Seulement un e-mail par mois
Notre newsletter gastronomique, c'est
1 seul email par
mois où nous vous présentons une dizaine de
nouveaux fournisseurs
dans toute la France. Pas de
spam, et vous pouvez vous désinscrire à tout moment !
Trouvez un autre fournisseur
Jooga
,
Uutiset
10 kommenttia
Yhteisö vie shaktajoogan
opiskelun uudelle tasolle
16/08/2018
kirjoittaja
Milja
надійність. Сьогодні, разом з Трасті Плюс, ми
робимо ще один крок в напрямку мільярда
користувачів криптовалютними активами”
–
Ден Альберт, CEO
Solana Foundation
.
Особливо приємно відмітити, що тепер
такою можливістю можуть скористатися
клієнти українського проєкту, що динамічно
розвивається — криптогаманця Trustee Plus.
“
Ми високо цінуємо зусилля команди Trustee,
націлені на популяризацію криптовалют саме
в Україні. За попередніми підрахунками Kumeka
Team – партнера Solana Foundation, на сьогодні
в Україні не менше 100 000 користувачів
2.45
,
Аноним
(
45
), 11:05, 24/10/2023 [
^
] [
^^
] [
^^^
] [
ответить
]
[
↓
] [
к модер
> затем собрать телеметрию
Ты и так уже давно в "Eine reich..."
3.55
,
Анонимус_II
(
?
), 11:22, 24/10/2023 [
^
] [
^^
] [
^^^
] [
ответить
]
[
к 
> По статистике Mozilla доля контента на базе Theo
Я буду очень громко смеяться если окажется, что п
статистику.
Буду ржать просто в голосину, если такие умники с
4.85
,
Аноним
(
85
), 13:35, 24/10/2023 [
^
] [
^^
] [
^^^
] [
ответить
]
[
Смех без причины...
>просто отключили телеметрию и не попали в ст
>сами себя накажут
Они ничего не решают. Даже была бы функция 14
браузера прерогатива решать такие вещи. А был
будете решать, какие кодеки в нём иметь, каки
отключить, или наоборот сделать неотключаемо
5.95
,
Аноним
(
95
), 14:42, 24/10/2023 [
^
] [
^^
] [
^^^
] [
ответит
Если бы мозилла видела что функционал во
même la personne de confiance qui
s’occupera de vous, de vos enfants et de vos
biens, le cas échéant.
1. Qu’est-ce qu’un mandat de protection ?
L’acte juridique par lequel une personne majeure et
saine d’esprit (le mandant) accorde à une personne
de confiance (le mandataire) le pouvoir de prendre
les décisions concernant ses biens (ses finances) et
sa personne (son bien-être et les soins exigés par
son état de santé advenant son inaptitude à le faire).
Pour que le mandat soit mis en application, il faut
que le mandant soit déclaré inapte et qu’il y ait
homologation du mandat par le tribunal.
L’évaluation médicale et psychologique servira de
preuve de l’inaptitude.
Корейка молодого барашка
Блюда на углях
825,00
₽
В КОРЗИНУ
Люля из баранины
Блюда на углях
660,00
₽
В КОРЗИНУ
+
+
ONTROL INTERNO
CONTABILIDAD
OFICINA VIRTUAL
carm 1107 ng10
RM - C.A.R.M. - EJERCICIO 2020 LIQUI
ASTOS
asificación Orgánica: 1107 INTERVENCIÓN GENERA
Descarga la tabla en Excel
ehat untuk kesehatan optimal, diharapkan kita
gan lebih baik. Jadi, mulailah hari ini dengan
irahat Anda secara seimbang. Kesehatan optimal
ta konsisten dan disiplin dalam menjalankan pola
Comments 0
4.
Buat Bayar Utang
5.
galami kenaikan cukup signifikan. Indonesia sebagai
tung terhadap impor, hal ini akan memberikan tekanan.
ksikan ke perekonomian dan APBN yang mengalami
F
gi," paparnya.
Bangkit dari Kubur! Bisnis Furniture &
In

# Goal of the exercise
All of the data above should be output exactly.

# Response to this exercise
Seulement un e-mail par mois
Notre newsletter gastronomique, c'est
1 seul email par
mois où nous vous présentons une dizaine de
nouveaux fournisseurs
dans toute la France. Pas de
spam, et vous pouvez vous désinscrire à tout moment !
Trouvez un autre fournisseur
Jooga
,
Uutiset
10 kommenttia
Yhteisö vie shaktajoogan
opiskelun uudelle tasolle
16/08/2018
kirjoittaja
Milja
надійність. Сьогодні, разом з Трасті Плюс, ми
робимо ще один крок в напрямку мільярда
користувачів криптовалютними активами”
–
Ден Альберт, CEO
Solana Foundation
.
Особливо приємно відмітити, що тепер
такою можливістю можуть скористатися
клієнти українського проєкту, що динамічно
розвивається — криптогаманця Trustee Plus.
“
Ми високо цінуємо зусилля команди Trustee,
націлені на популяризацію криптовалют саме
в Україні. За попередніми підрахунками Kumeka
Team – партнера Solana Foundation, на сьогодні
в Україні не менше 100 000 користувачів
2.45
,
Аноним
(
45
), 11:05, 24/10/2023 [
^
] [
^^
] [
^^^
] [
ответить
]
[
↓
] [
к модер
> затем собрать телеметрию
Ты и так уже давно в "Eine reich..."
3.55
,
Анонимус_II
(
?
), 11:22, 24/10/2023 [
^
] [
^^
] [
^^^
] [
ответить
]
[
к 
> По статистике Mozilla доля контента на базе Theo
Я буду очень громко смеяться если окажется, что п
статистику.
Буду ржать просто в голосину, если такие умники с
4.85
,
Аноним
(
85
), 13:35, 24/10/2023 [
^
] [
^^
] [
^^^
] [
ответить
]
[
Смех без причины...
>просто отключили телеметрию и не попали в ст
>сами себя накажут
Они ничего не решают. Даже была бы функция 14
браузера прерогатива решать такие вещи. А был
будете решать, какие кодеки в нём иметь, каки
отключить, или наоборот сделать неотключаемо
5.95
,
Аноним
(
95
), 14:42, 24/10/2023 [
^
] [
^^
] [
^^^
] [
ответит
Если бы мозилла видела что функционал во
même la personne de confiance qui
s’occupera de vous, de vos enfants et de vos
biens, le cas échéant.
1. Qu’est-ce qu’un mandat de protection ?
L’acte juridique par lequel une personne majeure et
saine d’esprit (le mandant) accorde à une personne
de confiance (le mandataire) le pouvoir de prendre
les décisions concernant ses biens (ses finances) et
sa personne (son bien-être et les soins exigés par
son état de santé advenant son inaptitude à le faire).
Pour que le mandat soit mis en application, il faut
que le mandant soit déclaré inapte et qu’il y ait
homologation du mandat par le tribunal.
L’évaluation médicale et psychologique servira de
preuve de l’inaptitude.
Корейка молодого барашка
Блюда на углях
825,00
₽
В КОРЗИНУ
Люля из баранины
Блюда на углях
660,00
₽
В КОРЗИНУ
+
+
ONTROL INTERNO
CONTABILIDAD
OFICINA VIRTUAL
carm 1107 ng10
RM - C.A.R.M. - EJERCICIO 2020 LIQUI
ASTOS
asificación Orgánica: 1107 INTERVENCIÓN GENERA
Descarga la tabla en Excel
ehat untuk kesehatan optimal, diharapkan kita
gan lebih baik. Jadi, mulailah hari ini dengan
irahat Anda secara seimbang. Kesehatan optimal
ta konsisten dan disiplin dalam menjalankan pola
Comments 0
4.
Buat Bayar Utang
5.
galami kenaikan cukup signifikan. Indonesia sebagai
tung terhadap impor, hal ini akan memberikan tekanan.
ksikan ke perekonomian dan APBN yang mengalami
F
gi," paparnya.
Bangkit dari Kubur! Bisnis Furniture &
In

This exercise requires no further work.